The IBM 5100, the first commercially available portable computer, appeared in September 1975, and was based on the SCAMP prototype. As 8-bit CPU machines became widely accepted, the number of portables increased rapidly. The Osborne 1, released in 1981, used the Zilog Z80 and weighed 23.6 pounds (10.7 kg). It had no battery, a 5 in (13 cm) CRT screen, and dual 5.25 in (13.3 cm) single-density floppy drives. In the same year the first laptop-sized portable computer, the Epson HX-20, was announced. The Epson had a LCD screen, a rechargeable battery, and a calculator-size printer in a 1.6 kg (3.5 lb) chassis. Both Tandy/RadioShack and HP also produced portable computers of varying designs during this period.

The first laptops using the flip form factor appeared in the early 1980s. The Dulmont Magnum was released in Australia in 1981-82, but was not marketed internationally until 1984-85. The $8,150 ($19,630 today) GRiD Compass 1100, released in 1982, was used at NASA and by the military among others. The Gavilan SC, released in 1983, was the first computer described as a "laptop" by its manufacturer. From 1983 onward, several new input techniques were developed and included in laptops, including the touchpad (Gavilan SC, 1983), the pointing stick (IBM ThinkPad 700, 1992) and handwriting recognition (Linus Write-Top, 1987). Some CPUs, such as the 1990 Intel i386SL, were designed to use minimum power to increase battery life of portable computers, and were supported by dynamic power management features such as Intel SpeedStep and AMD PowerNow! in some designs.
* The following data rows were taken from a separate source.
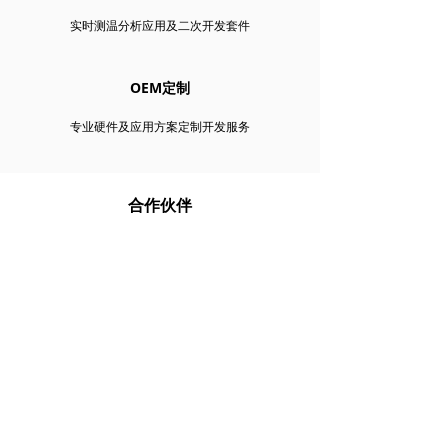
实时测温分析应用及二次开发套件
OEM定制
专业硬件及应用方案定制开发服务
合作伙伴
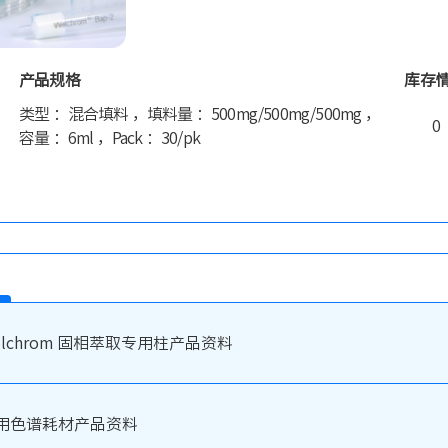
产品规格
库存
类型 ：混合填料 ，填料量 ：500mg/500mg/500mg ，
0
容量 ：6ml ，Pack ：30/pk
elchrom 固相萃取专用柱产品资料
用色谱耗材产品资料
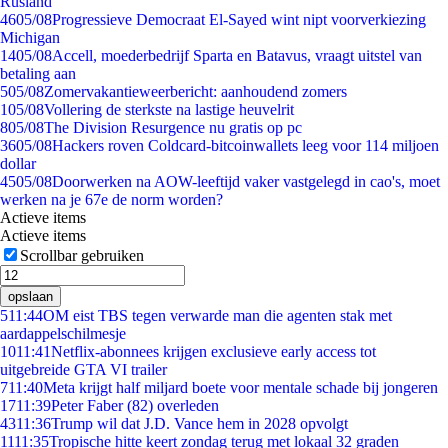
Rusland
46
05/08
Progressieve Democraat El-Sayed wint nipt voorverkiezing
Michigan
14
05/08
Accell, moederbedrijf Sparta en Batavus, vraagt uitstel van
betaling aan
5
05/08
Zomervakantieweerbericht: aanhoudend zomers
1
05/08
Vollering de sterkste na lastige heuvelrit
8
05/08
The Division Resurgence nu gratis op pc
36
05/08
Hackers roven Coldcard-bitcoinwallets leeg voor 114 miljoen
dollar
45
05/08
Doorwerken na AOW-leeftijd vaker vastgelegd in cao's, moet
werken na je 67e de norm worden?
Actieve items
Actieve items
Scrollbar gebruiken
opslaan
5
11:44
OM eist TBS tegen verwarde man die agenten stak met
aardappelschilmesje
10
11:41
Netflix-abonnees krijgen exclusieve early access tot
uitgebreide GTA VI trailer
7
11:40
Meta krijgt half miljard boete voor mentale schade bij jongeren
17
11:39
Peter Faber (82) overleden
43
11:36
Trump wil dat J.D. Vance hem in 2028 opvolgt
11
11:35
Tropische hitte keert zondag terug met lokaal 32 graden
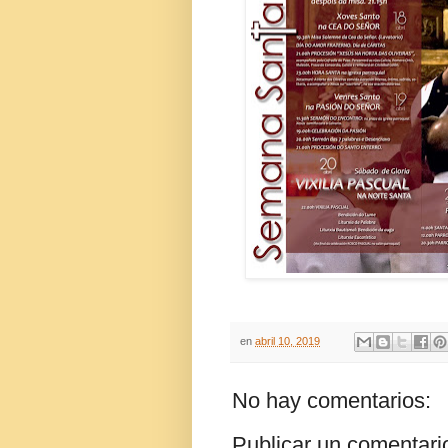
en
abril 10, 2019
No hay comentarios:
Publicar un comentari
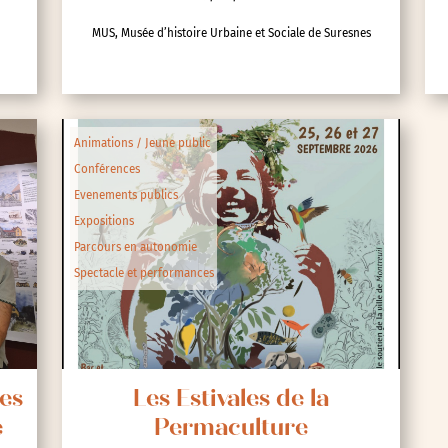
MUS, Musée d’histoire Urbaine et Sociale de Suresnes
ipative
Animations / Jeune public
Conférences
nces
Evenements publics
Expositions
Parcours en autonomie
Spectacle et performances
Les
Les Estivales de la
e
Permaculture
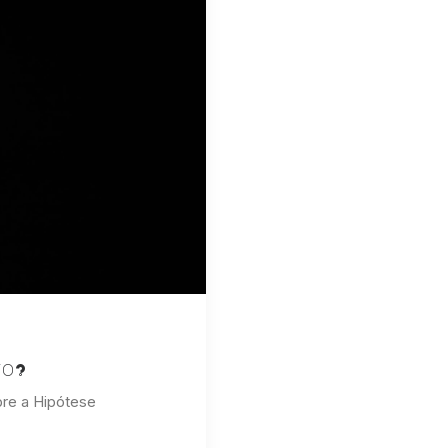
to?
bre a Hipótese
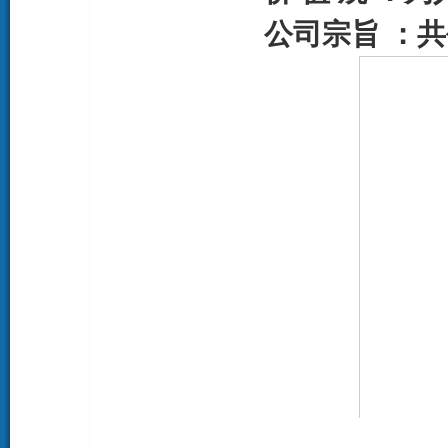
公司宗旨 ：共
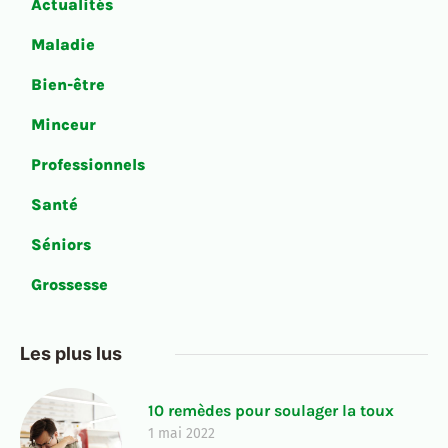
Actualités
Maladie
Bien-être
Minceur
Professionnels
Santé
Séniors
Grossesse
Les plus lus
10 remèdes pour soulager la toux
1 mai 2022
Displays reached VGA resolution by 1988 (Compaq SLT/286), and colour screens started becoming a common upgrade in 1991 with increases in resolution and screen size occurring frequently until the introduction of 17"-screen laptops in 2003. Hard drives started to be used in portables, encouraged by the introduction of 3.5" drives in the late 1980s, and became common in laptops starting with the introduction of 2.5" and smaller drives around 1990; capacities have typically lagged behind physically larger desktop drives. Optical storage, read-only CD-ROM followed by writeable CD and later read-only or writeable DVD and Blu-ray, became common in laptops soon in the 2000s.
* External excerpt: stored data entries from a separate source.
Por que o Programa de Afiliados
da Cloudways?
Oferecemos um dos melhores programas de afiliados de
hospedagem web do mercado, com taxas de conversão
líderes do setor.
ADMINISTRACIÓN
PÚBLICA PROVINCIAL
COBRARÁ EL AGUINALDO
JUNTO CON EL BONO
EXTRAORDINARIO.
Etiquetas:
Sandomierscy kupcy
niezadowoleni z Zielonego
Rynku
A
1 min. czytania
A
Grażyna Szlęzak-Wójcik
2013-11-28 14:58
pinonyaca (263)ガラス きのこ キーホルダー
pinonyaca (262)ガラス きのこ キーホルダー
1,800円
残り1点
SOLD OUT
Laptops still use the same operating systems as desktop computers; hard drives are partitioned and formatted in the same way, keyboards function in much the same way. You can attach peripherals such as a printer or scanner, input data from flash drives, digital cameras etc. Use the internet, send and receive e-mails, play your video or music files create your text and graphical images, transfer and backup your files to external hard drives or flash drives, all with the added ability of being able to take this with you when you travel, a portable office or home entertainment system that is small and lightweight and can be transported with relative ease.

There are fundamental differences between desktop and laptop computers, with a laptop computer the CPUs need to reduce their size, power usage, and heat generation, Ram modules, hard drives and wireless cards use a smaller form factor, and input and output ports can be specific to the requirements of the individual make and model which means that there is no real motherboard form factor as there is with desktop computers. If you're looking to increase the laptops functionality to have desktop capabilities, where you can utilise external monitors, keyboards, optical drives, 5.1 sound systems etc. this can be done by the various connectors like USB, RJ45 for Ethernet connectivity, AGP and DVI for external monitors, these connectors can be found around the outside edges of the laptop, most modern laptop computers now have built-in wireless functionality increasing the capabilities even further by bringing easy access to the internet when you are on the move, making portable computing attractive, affordable and readily available to a mass market.